可是,人在屋檐下,怎敢不低头?
文殊保挣扎了一下,终究没胆子负气而去。
「五哥,我知道您一直疼我,别生气嘛,小弟给您赔不是了。」文殊保站起身子,主动拱手作揖。
卓泰冷冷的盯着文殊保,却一直没说话。
直到,文殊保觉得浑身不自在,把头低下去之后,卓泰这才阴冷的说:「你听好了,我说话一向算话!」
文殊保像小鸡啄米似的,频频点头拱手,看上去是真服软了。
实际上,即使是亲兄弟之间,也必须有底线。
卓泰的底线是,他的女人,谁敢起歪心思,试试看?
文殊保借用小主子的身份,故意威压香琴,谁敢说他没有包藏了祸心?
卓泰现在若不狠狠的打掉文殊保的威风,万一,他在半道上,堵住了香琴呢?
防微,才能杜渐!
立规矩,必须趁早,免得后悔一辈子!
「你既然已经吃饱了,那就回去歇着吧,少在外面惹事生非!」卓泰觉得腻味,不想文殊保继续待在跟前碍眼,索性下了逐客令。

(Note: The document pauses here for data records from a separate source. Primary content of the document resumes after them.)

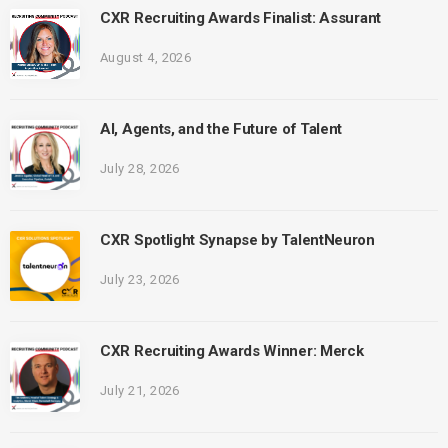
CXR Recruiting Awards Finalist: Assurant
August 4, 2026
AI, Agents, and the Future of Talent
July 28, 2026
CXR Spotlight Synapse by TalentNeuron
July 23, 2026
CXR Recruiting Awards Winner: Merck
July 21, 2026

文殊保原本是想求卓泰帮忙的,可是,闹了这么一出,他也没脸再提了,只得灰溜溜的走了。
卓泰也失去了继续用膳的胃口,领着香琴,回了卧室。
不大的工夫,李嬷嬷赶来了。
「爷,您做的对,六爷他只怕是……」李嬷嬷故意瞅了瞅香琴,那意思很明显,文殊保多半是眼馋香琴的美色了吧?